Summer Pasta Salad | @theharvestplate
Published on June 15, 2022
Sharing one of my favorite summer recipes today! It is my Summer Pasta Salad with toasted almonds, sundried tomato, avocado & basil 🌱 this is a great meal prep recipe because you can cook the pasta ahead of time and top with all the ingredients and then add avocado and the dressing when you are ready to eat. Some additional toppings could be feta, olives or artichokes.
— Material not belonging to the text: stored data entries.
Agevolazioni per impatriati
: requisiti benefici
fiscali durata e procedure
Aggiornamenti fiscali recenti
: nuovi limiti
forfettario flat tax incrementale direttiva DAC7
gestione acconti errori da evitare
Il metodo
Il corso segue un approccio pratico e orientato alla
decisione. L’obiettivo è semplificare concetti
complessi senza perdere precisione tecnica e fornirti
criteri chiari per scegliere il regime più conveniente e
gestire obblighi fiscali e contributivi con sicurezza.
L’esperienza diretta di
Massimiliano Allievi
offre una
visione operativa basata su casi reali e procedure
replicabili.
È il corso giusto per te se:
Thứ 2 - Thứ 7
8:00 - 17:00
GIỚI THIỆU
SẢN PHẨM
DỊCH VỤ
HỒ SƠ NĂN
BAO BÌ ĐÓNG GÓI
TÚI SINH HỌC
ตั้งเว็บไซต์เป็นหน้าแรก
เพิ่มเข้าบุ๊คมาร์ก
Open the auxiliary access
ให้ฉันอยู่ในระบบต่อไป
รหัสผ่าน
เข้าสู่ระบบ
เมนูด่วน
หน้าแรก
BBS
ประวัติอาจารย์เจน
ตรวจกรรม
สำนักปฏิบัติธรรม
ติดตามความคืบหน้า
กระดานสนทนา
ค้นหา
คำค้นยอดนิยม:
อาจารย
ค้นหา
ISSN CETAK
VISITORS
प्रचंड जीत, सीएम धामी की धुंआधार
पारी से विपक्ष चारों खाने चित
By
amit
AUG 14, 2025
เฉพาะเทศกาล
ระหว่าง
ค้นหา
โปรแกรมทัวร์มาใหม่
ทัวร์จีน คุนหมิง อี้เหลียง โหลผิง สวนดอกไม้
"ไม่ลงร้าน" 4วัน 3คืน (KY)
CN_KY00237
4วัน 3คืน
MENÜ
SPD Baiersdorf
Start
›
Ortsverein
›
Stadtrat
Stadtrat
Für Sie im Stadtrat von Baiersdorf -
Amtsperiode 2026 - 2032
Here’s how I make this recipe!
Recipe (serves 2)
- •1 cup (I used red lentil pasta)
- •1 cup baby spinach roughly chopped
- •1/4 cup diced cucumber
- •1/4 cup sundried tomatoes
- •1/2 cup chickpeas (drained and rinsed)
- •2 spring onions, chopped
- •1 avocado (cubed)
- •1/4 cup toasted almonds
A big handful of fresh basil
- •4 tbsp olive oil
- •2 tbsp balsamic vinegar
- •1 tbsp apple cider vinegar
- •1 tsp Dijon mustard
- •Juice or 1/2 lemon
- •1 tsp honey/ maple syrup
Salt and pepper to taste
Directions: Cook pasta according to packet instructions. Drain and set aside to cool. Chop and prepare all your fresh ingredients and whisk the salad dressing ingredients together. On a small frying pan, add raw almonds and toast on low heat for 5 minutes (until golden). Once everything is ready, add all the ingredients to a bowl, top with the salad dressing and mix together. Enjoy!